• Writers' Workshop 
     
     
    "It is terribly important for kids to read and write for the
    reasons that people the world over read and write, which is to
    communicate, to be delighted, to laugh." - Lucy Calkins
     
     
     
    Reading and writing are interrelated, and just like we read every day, we write every day too. It is amazing to see how children grow into independent writers who are eager to tell others about their world. They begin to see everything as a story and to really think like authors. Don't be surprised if, "I can write about that!" becomes a common phrase around your house! 
     
    Writing Workshop follows the same format throughout the school year: 
     
    * Mini-lesson: (5-15 minutes) in which the teacher teaches something the class will benefit from. 
     
    * Independent Writing/conferring: During this time the children are writing independently and some are meeting with teachers, and sharing when the teacher relates something the children have done back to the mini-lesson, and/or highlights student work. 
     
    * Share Time 
     
    Rules for conferring: 
     
    * Look at the child's writing work.

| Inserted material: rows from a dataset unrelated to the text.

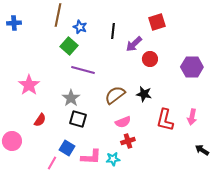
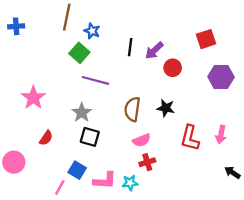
red square: (157, 22) -> (206, 39), moved
black line: (113, 31) -> (130, 47), moved
brown semicircle: (115, 95) -> (132, 109), turned -45

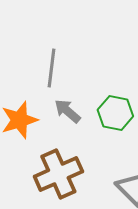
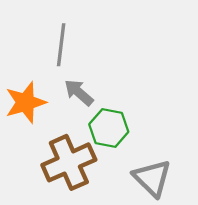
green hexagon: (115, 113) -> (109, 128), moved

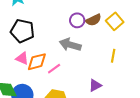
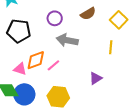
purple circle: (77, 20) -> (55, 18), moved
yellow square: (115, 21) -> (119, 20), moved
pink triangle: (22, 58) -> (20, 69), moved

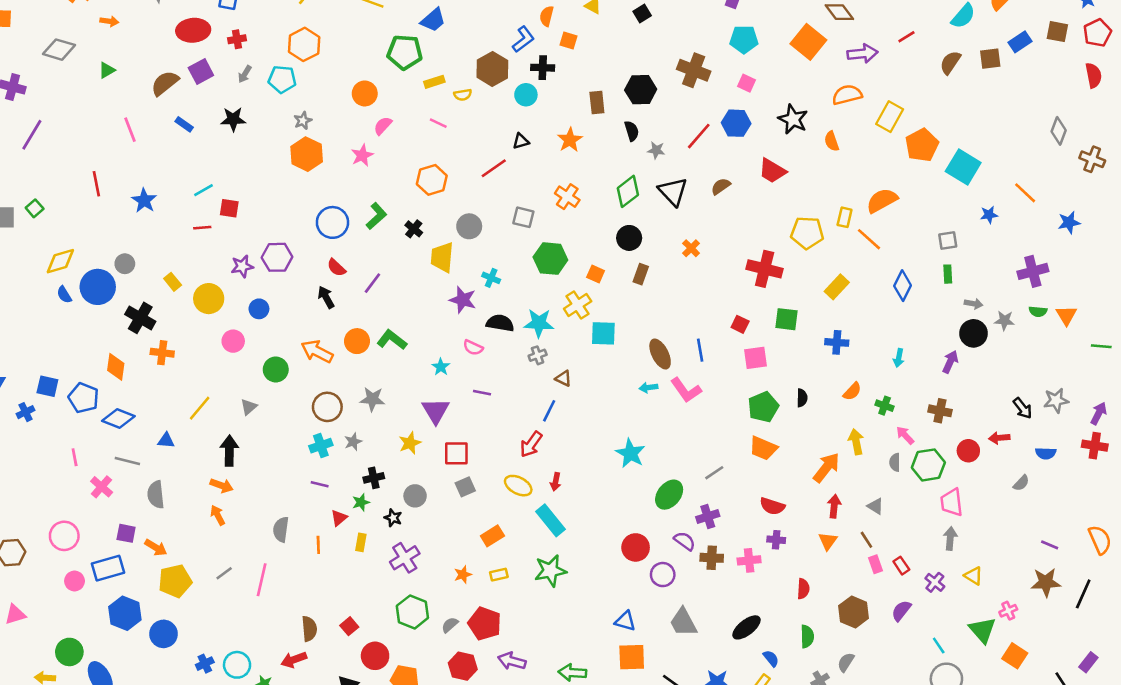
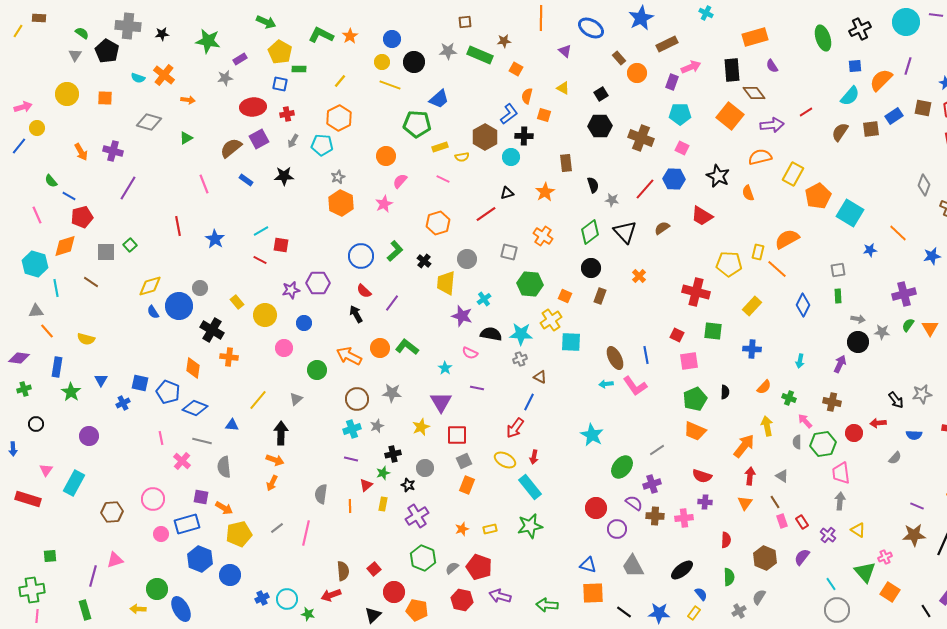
black hexagon: (641, 90) -> (600, 126), moved
red line: (202, 228) -> (260, 260), turned 32
cyan cross: (491, 278) -> (484, 299), turned 32
green semicircle: (1038, 311) -> (908, 325), turned 120
orange arrow: (218, 515) -> (272, 483), turned -126
orange rectangle: (492, 536) -> (467, 485), moved, turned -36

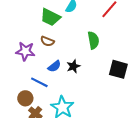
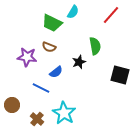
black star: (73, 66) -> (79, 62), moved
brown circle: (25, 98) -> (12, 105), moved

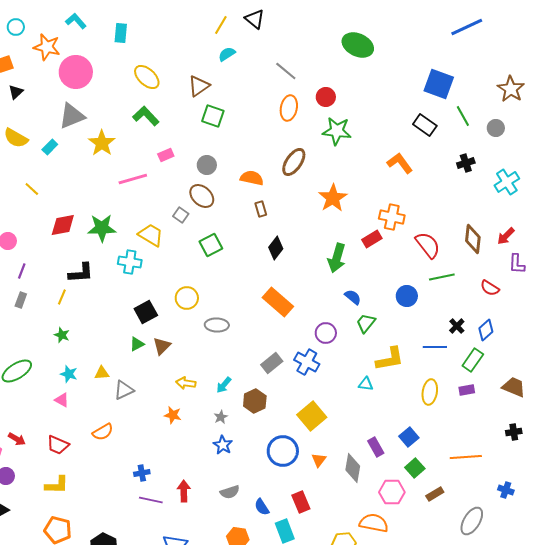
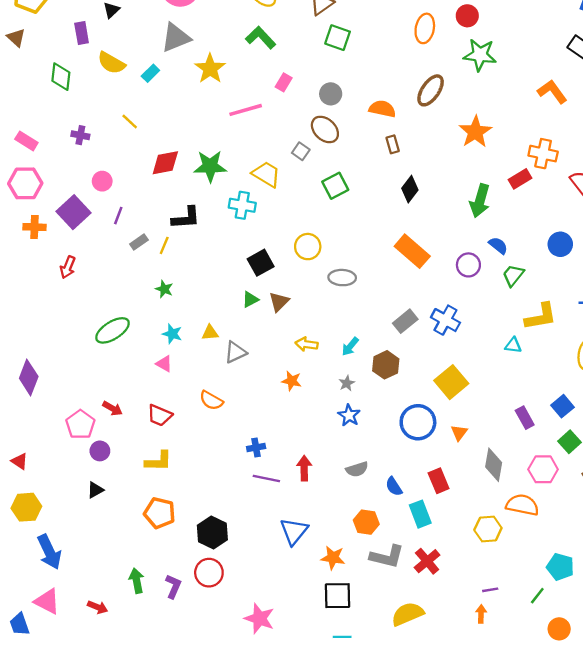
pink rectangle: (166, 155) -> (284, 82), turned -35
gray rectangle: (21, 300) -> (139, 242), moved, turned 35
purple circle: (326, 333) -> (468, 265), moved
orange semicircle: (103, 432) -> (211, 400), turned 60
gray diamond: (353, 468) -> (494, 465), moved

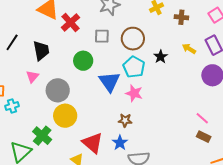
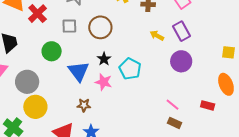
black star: (161, 57) -> (104, 59), moved
cyan pentagon: (134, 67) -> (130, 69), moved
brown star: (125, 120) -> (84, 105), moved

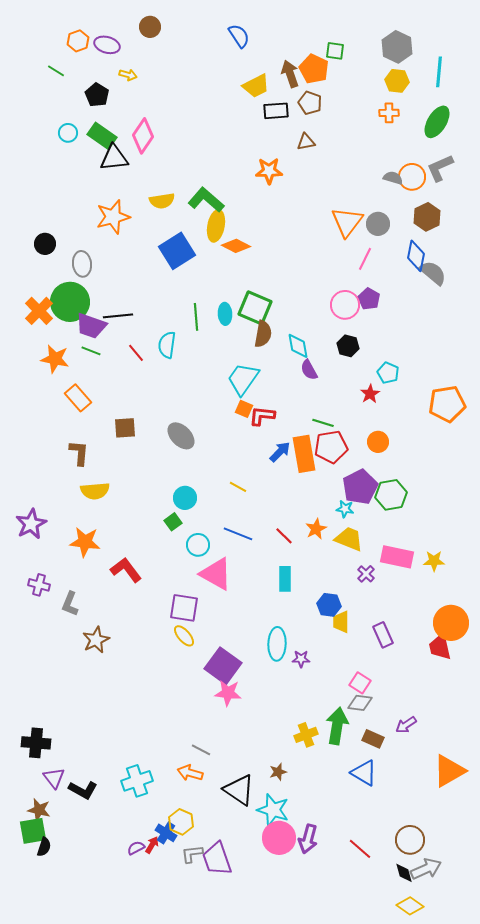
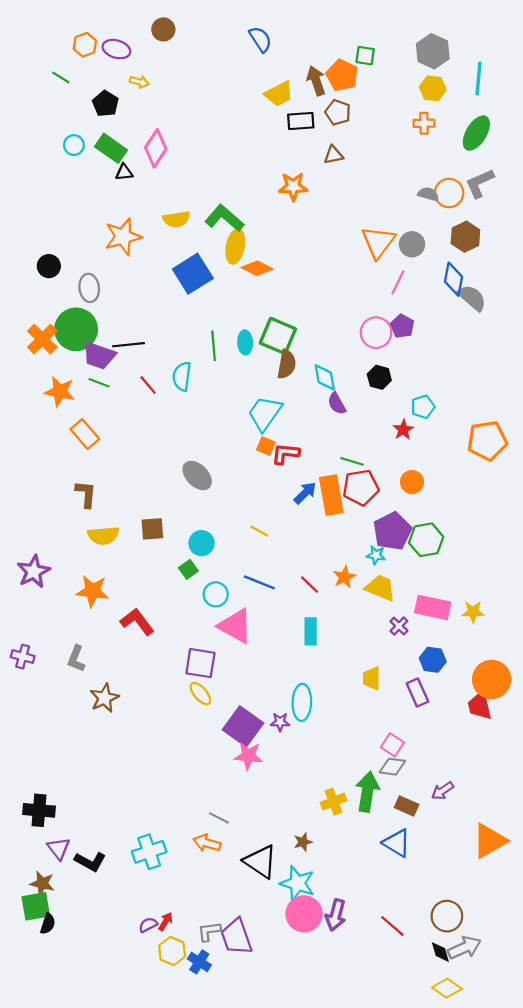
black triangle: (114, 158) -> (124, 172), size x0.6
cyan pentagon: (388, 373) -> (423, 407), turned 30
brown square: (125, 428) -> (152, 529), moved
purple cross: (39, 585) -> (23, 657), moved
blue hexagon: (329, 605) -> (433, 660), moved
purple star: (301, 659) -> (280, 722), moved
yellow hexagon: (181, 822) -> (172, 951), moved
blue cross: (166, 833) -> (199, 962), moved

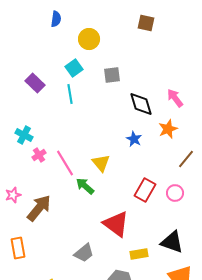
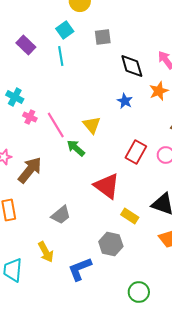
pink cross: (39, 155) -> (30, 117), turned -32
gray trapezoid: (84, 253) -> (61, 215), moved
yellow rectangle: (139, 254) -> (130, 216), turned 42

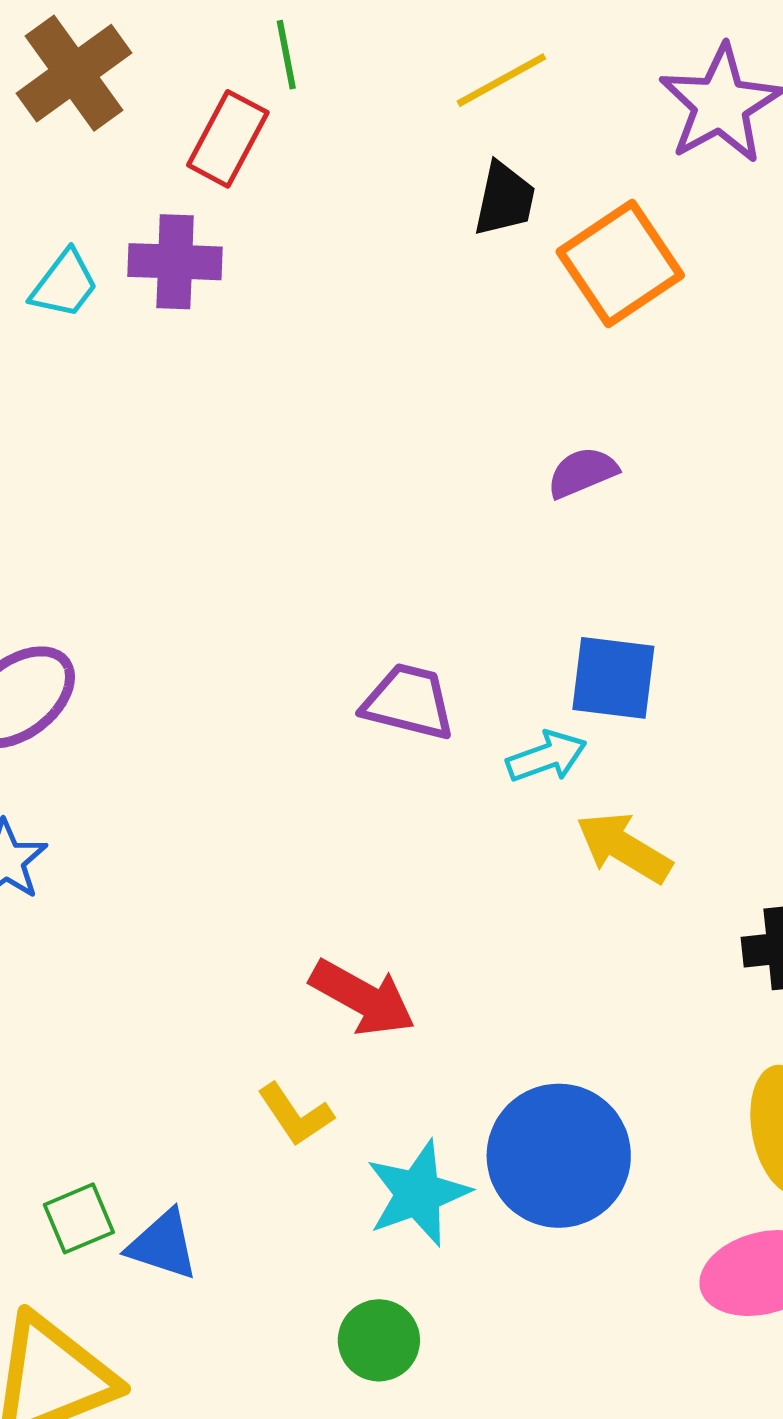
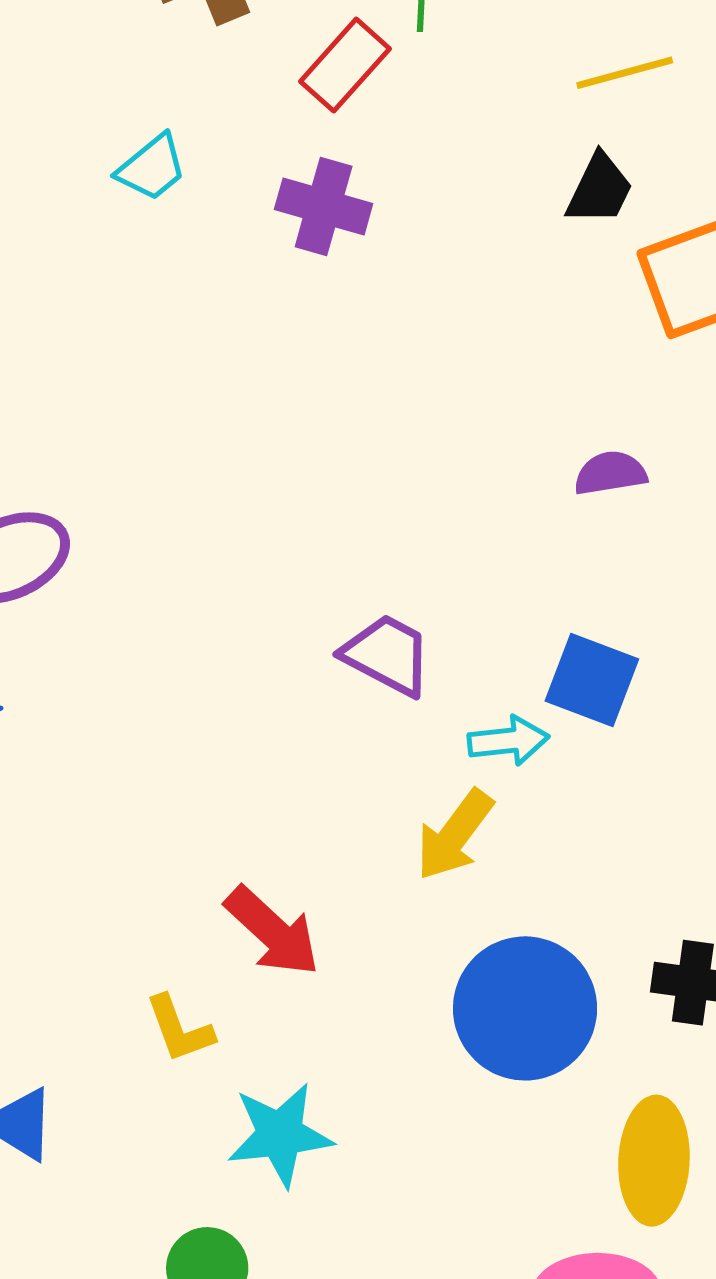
purple cross: (175, 262) -> (324, 206), moved
yellow arrow: (624, 848) -> (455, 835), moved, turned -98
blue circle: (559, 1156) -> (525, 1008), moved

He/she should continue writing as you look at/read the piece.
     
    * Ask questions to figure out what the child is doing in his/her writing (related to content).
     
    * Respond in a positive way to the content of the piece (i.e. I love the way you have written about a true story from your life. Writers all over the world do that, too!).
     
    * Decide on one thing to teach that might help the child (it could be the mini-lesson teaching point).
     
    * Remind the child to continue using the strategy in the future.
     
     
    The important thing to remember during conferences is that we are NOT trying to improve the student's piece of writing; we are trying to help the student improve as a writer. Teach the child a strategy that he/she can use each time he/she writes. This is not a time to tell the child how to change their piece of writing or to fix spelling and punctuation mistakes. We are looking at the content of the piece only, and how we can help the child as a writer.
     
    If children ask how to spell a word, remind them to use their strategies (stretch the word, say it slow like a turtle, write down the sounds you hear) and to simply do their best. They can always refer to the word wall in class. If we start telling them how to spell words, they will continue to rely on us for spelling.